Progress ShareFile Storage Zone Controller Pre-Auth RCE Chain (CVE-2026-2699 & CVE-2026-2701)
WatchTowr researchers disclosed a pre-authenticated remote code execution chain in Progress ShareFile's on-premises Storage Zone Controller, affecting roughly 30,000 internet-facing instances.
WatchTowr Labs has disclosed a critical vulnerability chain in Progress ShareFile's on-premises Storage Zone Controller that allows unauthenticated attackers to achieve full remote code execution. The chain combines CVE-2026-2699, an authentication bypass, and CVE-2026-2701, a remote code execution flaw, affecting version 5.x prior to 5.12.4. Progress released patches on March 10, 2026, but with approximately 30,000 internet-facing instances, the attack surface remains significant.

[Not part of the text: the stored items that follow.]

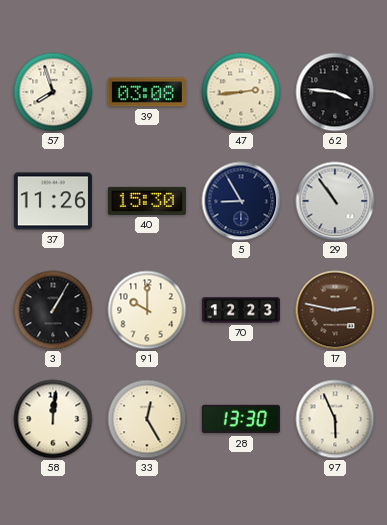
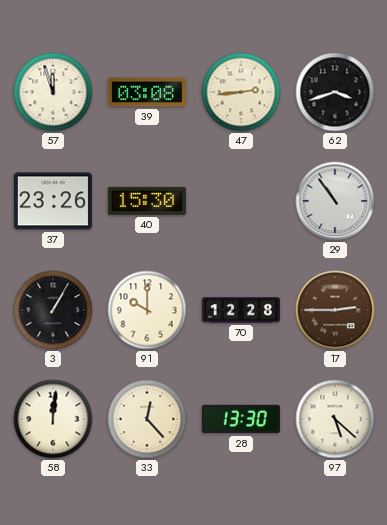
57: 7:57 -> 11:57
62: 3:46 -> 3:42
37: 11:26 -> 23:26
5: 8:55 -> none
70: 12:23 -> 12:28
17: 2:47 -> 2:45
33: 12:25 -> 12:23
97: 5:56 -> 5:22
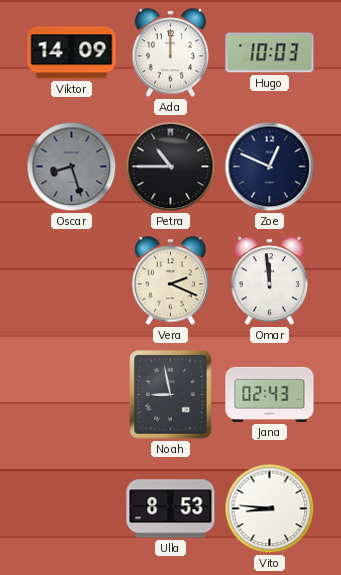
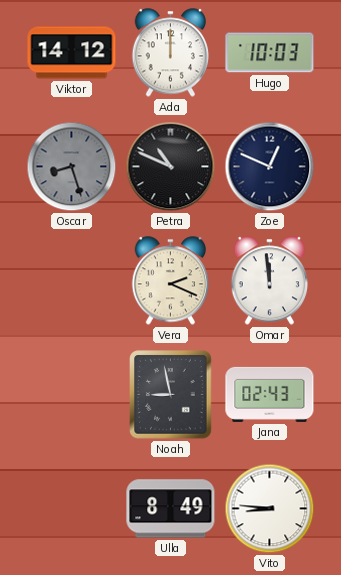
Viktor: 14:09 -> 14:12
Petra: 10:45 -> 10:49
Ulla: 8:53 -> 8:49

The vulnerabilities reside in the Storage Zone Controller, a customer-managed gateway that keeps files in local or cloud storage while integrating with ShareFile's SaaS interface. The component is hosted on IIS and uses ASP.NET for branch 5.x. WatchTowr researchers focused on version StorageCenter_5.12.3, the latest at the time of research, and identified the flaws by decompiling the application's DLLs and analyzing script files and REST endpoints.
CVE-2026-2699 enables authentication bypass, allowing an unauthenticated attacker to access protected endpoints without valid credentials. This bypass then sets the stage for CVE-2026-2701, which provides remote code execution on the IIS server. The attack chain does not require any prior access, making it particularly dangerous for exposed instances.
The vulnerabilities are specific to branch 5.x of the Storage Zone Controller, which uses ASP.NET. Branch 6.x, built on .NET Core, is not affected by these particular flaws. However, the researchers noted that their investigation covered both branches, and further issues may exist in the newer codebase.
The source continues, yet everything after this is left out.